In the history of mankind, there are many mesmerizing door stories. The history of doors date back to the ancient era of Egypt. The first records we have of them, ancient hieroglyphics, illustrate that there were painted versions on doors on the Egyptian tombs. These ancient doors were simple slab of wood hanging on hinges, since there was no fear of warping, due to the dry and hot weather of the desert. The Egyptians also used a false door, that was placed in the tombs, that led to nowhere. These doors were known as the doors to the afterlife.

All doors can have their own magical story…even yours. They represent beginnings and endings that you can enter and exit at will. Do you open it or do you close it? Doors are all symbolic and can represent decisions, discoveries, opportunities, and goodbyes. They have a magic about them no matter how elaborate or simple.


Doors to the United States Capitol, Washington

Throughout our lives we come upon many doorways and thresholds. We encounter many beautiful doors that were built centuries ago, some still remaining. It is almost impossible to choose for this article, so I have chosen these…

One of the world’s most famous doors is in our own backyard…in Washington D, C. It is the 17-feet high bronze doors that have series of ornate cravings leading to the rotunda of the United States Capitol. They depict scenes from the life of explorer Christopher Columbus.

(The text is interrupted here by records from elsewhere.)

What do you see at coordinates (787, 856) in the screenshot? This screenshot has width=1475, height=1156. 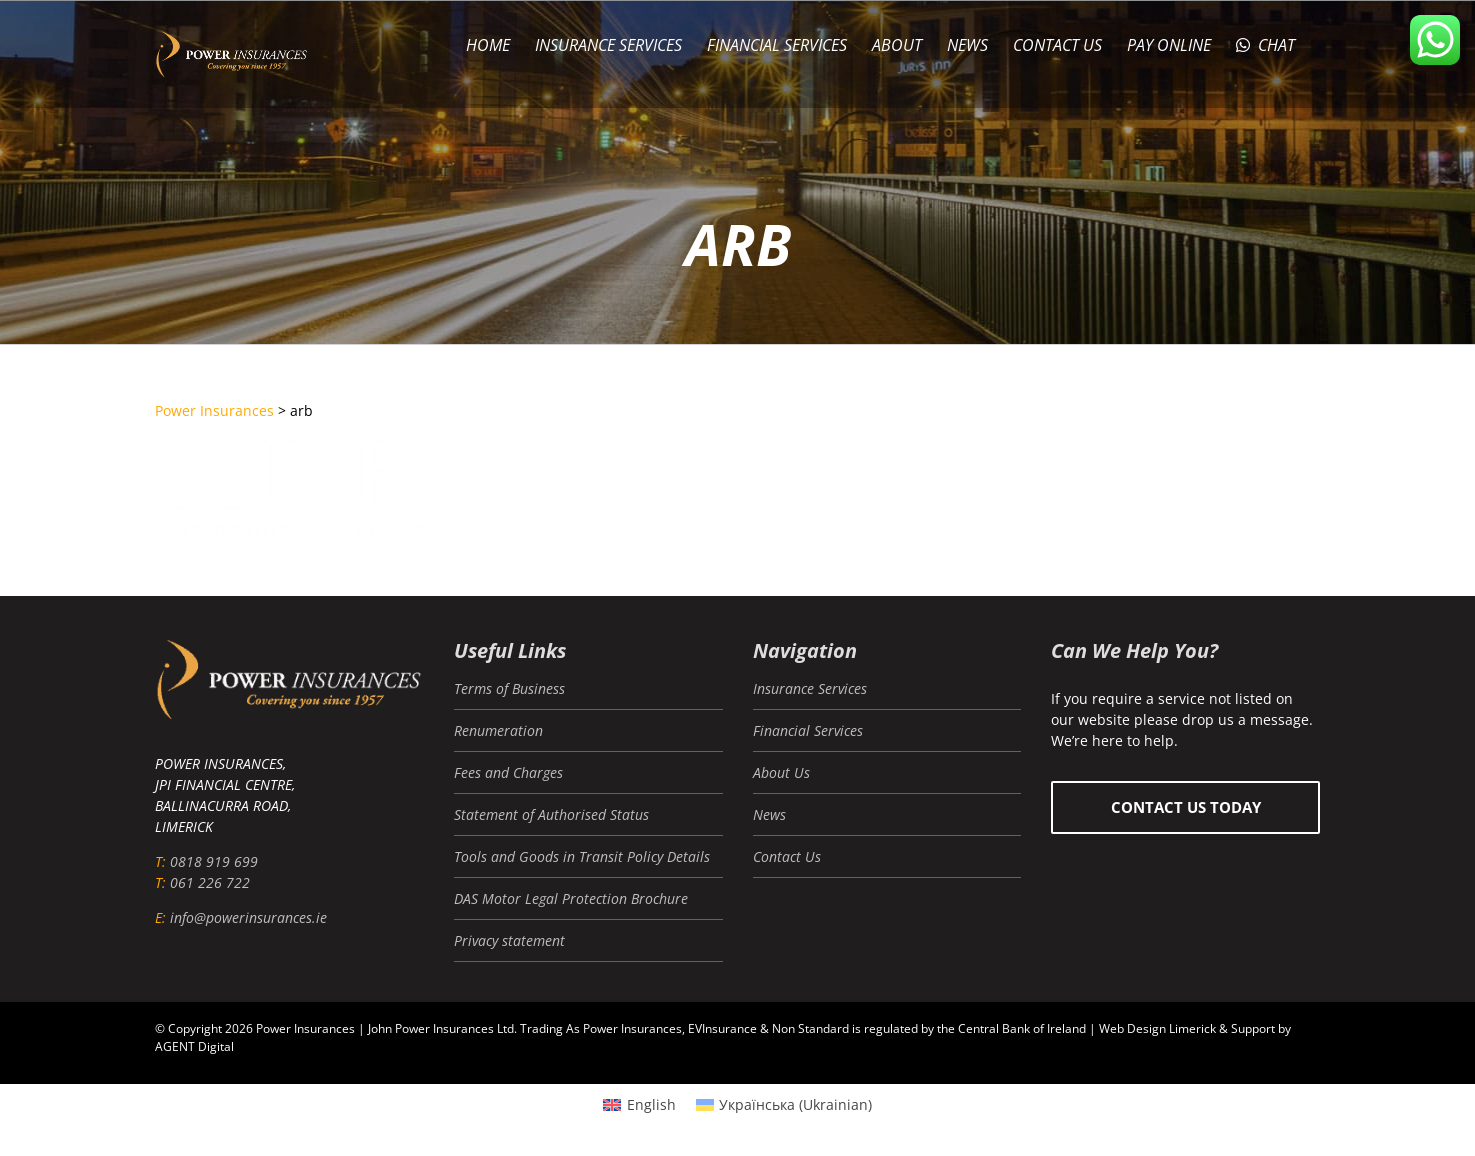 I see `Contact Us` at bounding box center [787, 856].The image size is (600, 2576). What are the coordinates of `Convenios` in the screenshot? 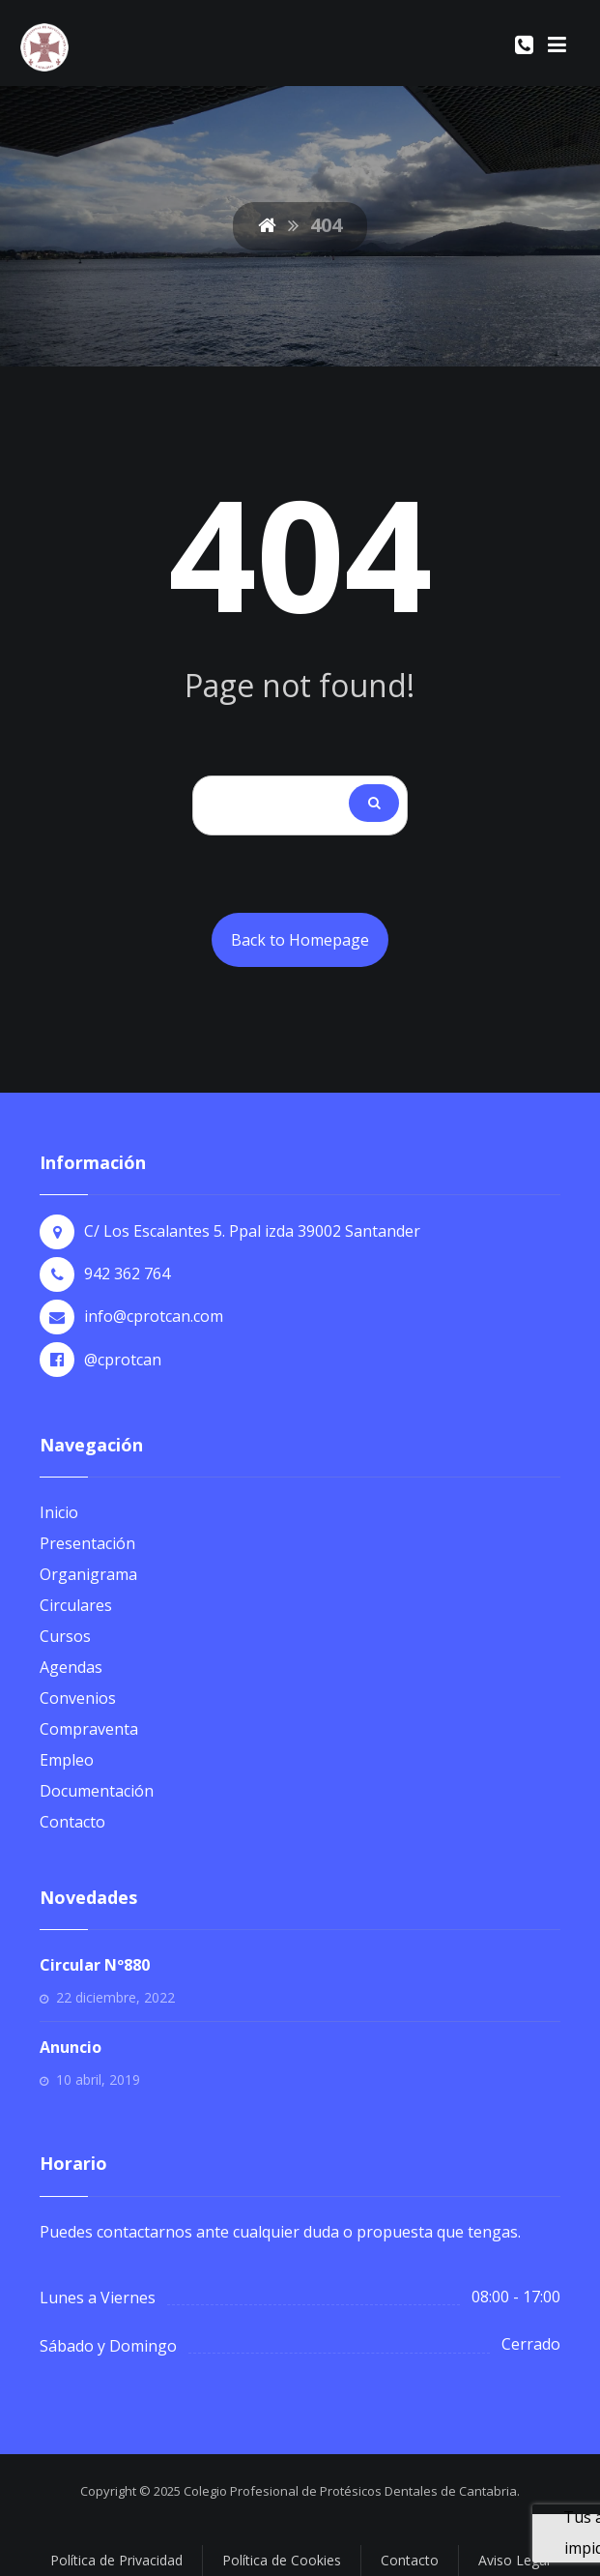 It's located at (78, 1698). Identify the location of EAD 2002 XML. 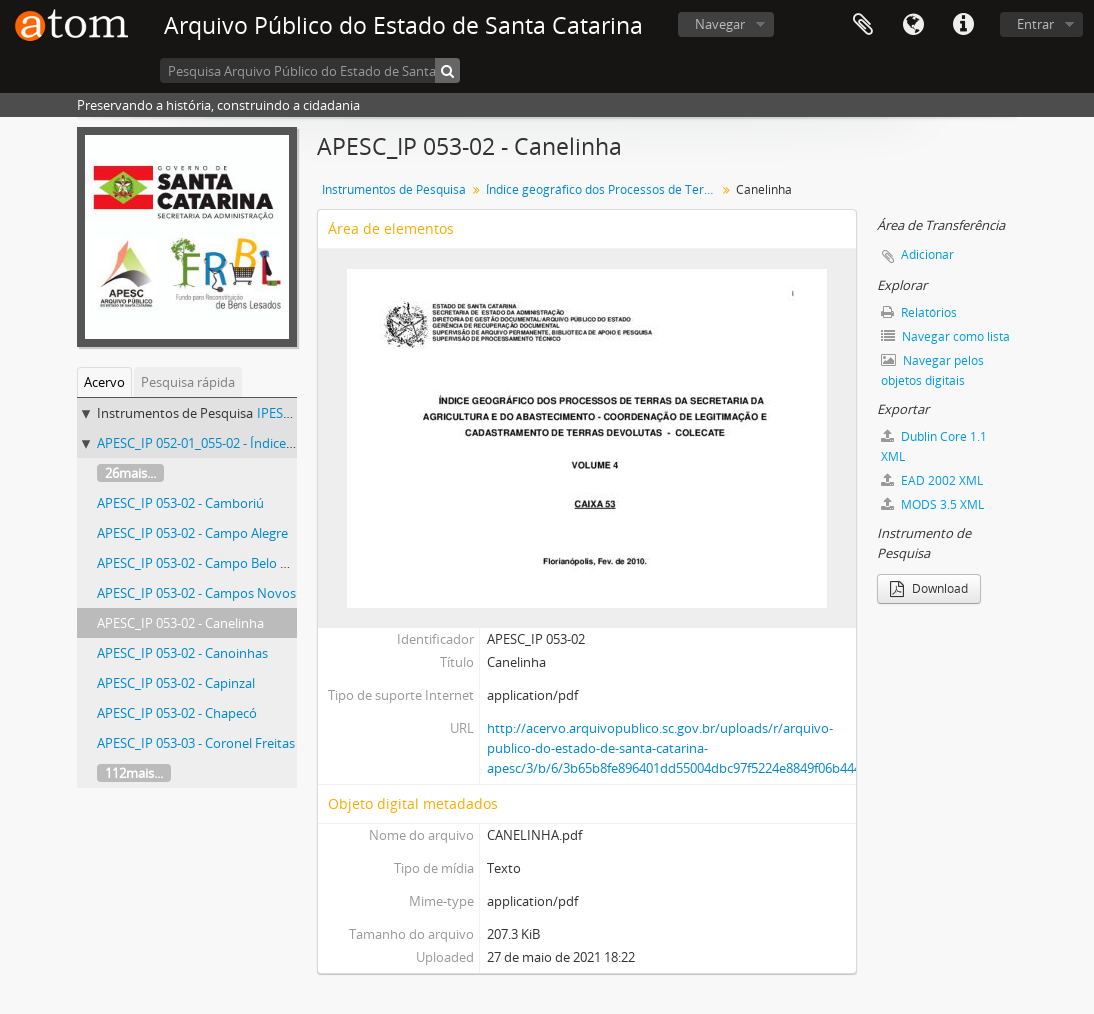
(932, 480).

Doors to St. Peter’s Basilica, Rome

Another is the Holy Door in Saint Peter’s Basilica in Rome. This sacred door is normally bricked up and only opened on special years, known as jubilee celebrations. They look rather modern now, since these great bronze panels have been replaced by wooden ones in 1949 for preservation reasons.

The doors at NASA

The world’s largest door was installed in the world’s largest building as a part of  NASA’s Vehicle Assembly Building located at Cape Kennedy, Florida. It stands 456-feet tall to accommodate the 38-story rockets that have to be held in upright positions. In fact, it takes a full 45 minutes to open and close these massive structures. That’s a bit of trivia to know when you watch the next launch on television.

The doors at Notre Dame

Two internationally famous doors that have been in the news over the last year are the Portal doors depicting the Last Judgement are in Paris in the Notre Dame Cathedral that was damaged by the fire in 2019, but is now under repair. Another set of doors is at 10 Downing Street at the entrance leading to the headquarters and residence of the Prime Minister, Boris Johnson. The door, solid black, has a large brass knocker and high on the door, with a white painted number 10. You’ve probably seen it many films, written in books, photos, on television, and also, often in political interviews.


Elizabeth Arden’s Red Door entrance

So many doors, so little space. One door has a delightful story you may not know, but many women can identify with. It’s the Red Door made famous by the beauty queen, Elizabeth Arden, who paved the way for the countless spas and cosmetic industries to follow (she was into self-care way before the others). In 1910, Arden opened her first beauty salons on Fifth Avenue in New York and made an iconic statement with her red. painted door (as well as her iconic perfume, Red), all of which became her trademark as similar as the Coca Cola and the Singer sewing machine were to the world. Today, there are still Red Door salons all over the world.

Like many doors, the Red Door has a story of a deeper meaning. Arden’s intense rivalry with fellow beauty magnate Helena Rubinstein (the European-born) expert who came to the U.S. in 1915 and set up a salon just seven blocks away from Arden (but with no red door at the time). The battle began, as rumor has it, when Arden declared war by painting her door Red, a warrior color. The two never met, nor referred to the other by name. The Tony Award-nominated Broadway musical War Paint that ran recently was based upon their rivalry and won four Tony nominations. Every door has a story the rivalry, continued beyond their deaths, as their empires continue to grow. Beauty is power. Everything in the Universe resonates and vibrates at its own frequency, so the next time you approach a space blocked by a door, remember that the space has a story. So, open it like an opportunity or new experience, or, close it as a decision or finalization. Go ahead, open the door to your own story.